Почти та же картина при изображении войны. Правда, часть романа, где речь идет о войне (в томе «Найденное время»), наиболее исторически конкретизированная. Пруст даже указывает даты, чего всегда избегал. Он констатирует перемены, в том числе некоторые существенные черточки. Пишет он об охватившей общество националистической заразе и подмечает, что немало недавних дрейфусаров превратилось в надежную опору генералов и мечтают расстреливать всех подряд. Описывается Париж под угрозой бомбардировок и разрушения.
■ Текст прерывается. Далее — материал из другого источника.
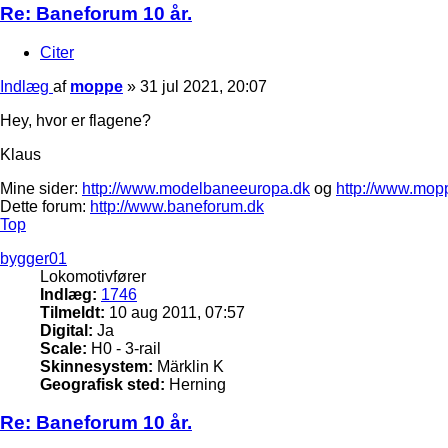
Re: Baneforum 10 år.
Citer
Indlæg
af
moppe
»
31 jul 2021, 20:07
Hey, hvor er flagene?
Klaus
Mine sider:
http://www.modelbaneeuropa.dk
og
http://www.mop
Dette forum:
http://www.baneforum.dk
Top
bygger01
Lokomotivfører
Indlæg:
1746
Tilmeldt:
10 aug 2011, 07:57
Digital:
Ja
Scale:
H0 - 3-rail
Skinnesystem:
Märklin K
Geografisk sted:
Herning
Re: Baneforum 10 år.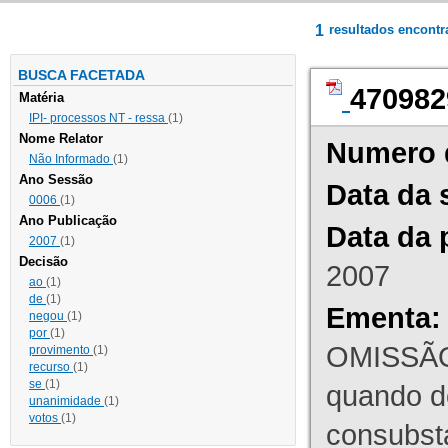
1
resultados encont
BUSCA FACETADA
470982
Matéria
IPI- processos NT - ressa
(1)
Nome Relator
Numero 
Não Informado
(1)
Ano Sessão
Data da 
0006
(1)
Ano Publicação
Data da 
2007
(1)
Decisão
2007
ao
(1)
de
(1)
Ementa:
negou
(1)
por
(1)
OMISSÃO
provimento
(1)
recurso
(1)
se
(1)
quando d
unanimidade
(1)
votos
(1)
consubst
Война приносит с собой такие неприятности, которые вынуждают рассказчика ощутить эту реальность более чем какую-либо другую, вынуждают обойтись без того субъективистского тумана, которым Пруст пытался обволакивать внешний мир. Грубо и прямо напоминает о себе эта реальность, например, фактом гибели друга рассказчика, де Сен-Лу, человека «из наиболее интеллигентных», гуманиста и социалиста (на свой манер), свободного от какого бы то ни было националистического предрассудка. Но даже такие трагические и недвусмысленные события не заостряют социального чувства рассказчика. Узнав о гибели друга, он думает не о войне, не о причинах, ее породивших. «Закон» гибели де Сен-Лу он видит в том, что «дети, рожденные родителями, которые умерли очень старыми или очень молодыми, обычно гибнут в том же возрасте», а также в «особенностях характера» героя!